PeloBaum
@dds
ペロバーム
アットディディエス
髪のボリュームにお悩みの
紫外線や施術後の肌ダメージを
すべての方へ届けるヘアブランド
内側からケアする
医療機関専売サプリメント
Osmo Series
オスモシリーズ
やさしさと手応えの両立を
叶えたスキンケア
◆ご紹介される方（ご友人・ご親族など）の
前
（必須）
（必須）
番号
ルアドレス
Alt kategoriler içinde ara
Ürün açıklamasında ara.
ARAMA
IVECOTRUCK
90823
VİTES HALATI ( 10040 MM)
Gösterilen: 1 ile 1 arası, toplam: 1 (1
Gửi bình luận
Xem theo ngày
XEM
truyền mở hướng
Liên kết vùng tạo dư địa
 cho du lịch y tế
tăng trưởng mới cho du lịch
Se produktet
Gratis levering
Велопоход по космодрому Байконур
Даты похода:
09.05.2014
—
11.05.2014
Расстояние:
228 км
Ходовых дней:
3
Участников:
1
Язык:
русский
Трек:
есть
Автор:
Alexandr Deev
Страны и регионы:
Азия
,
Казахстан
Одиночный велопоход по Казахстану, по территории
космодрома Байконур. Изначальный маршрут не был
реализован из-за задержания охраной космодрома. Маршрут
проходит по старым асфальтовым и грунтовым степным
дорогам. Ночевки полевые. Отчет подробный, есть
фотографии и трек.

====================

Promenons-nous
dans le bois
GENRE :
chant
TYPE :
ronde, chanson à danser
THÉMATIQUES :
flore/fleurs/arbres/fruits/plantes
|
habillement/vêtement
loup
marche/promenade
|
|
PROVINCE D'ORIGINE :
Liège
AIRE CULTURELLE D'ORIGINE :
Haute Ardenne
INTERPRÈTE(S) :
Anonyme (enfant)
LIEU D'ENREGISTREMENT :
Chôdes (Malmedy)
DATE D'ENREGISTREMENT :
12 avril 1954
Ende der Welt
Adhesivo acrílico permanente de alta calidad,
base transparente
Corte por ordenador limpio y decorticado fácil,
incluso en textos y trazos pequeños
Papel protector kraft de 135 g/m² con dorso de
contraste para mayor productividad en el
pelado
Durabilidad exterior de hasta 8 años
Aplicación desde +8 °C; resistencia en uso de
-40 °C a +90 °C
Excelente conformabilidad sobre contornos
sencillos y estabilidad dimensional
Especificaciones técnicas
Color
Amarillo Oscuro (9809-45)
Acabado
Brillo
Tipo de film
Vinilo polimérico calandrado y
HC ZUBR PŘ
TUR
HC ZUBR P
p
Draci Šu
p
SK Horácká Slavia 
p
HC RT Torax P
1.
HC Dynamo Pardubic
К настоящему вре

====================

→ What is expected: Where the word "ENREGISTREMENT" shows up in a line of the entries above, copy that line.

→ Response to the exercise:
LIEU D'ENREGISTREMENT :
DATE D'ENREGISTREMENT :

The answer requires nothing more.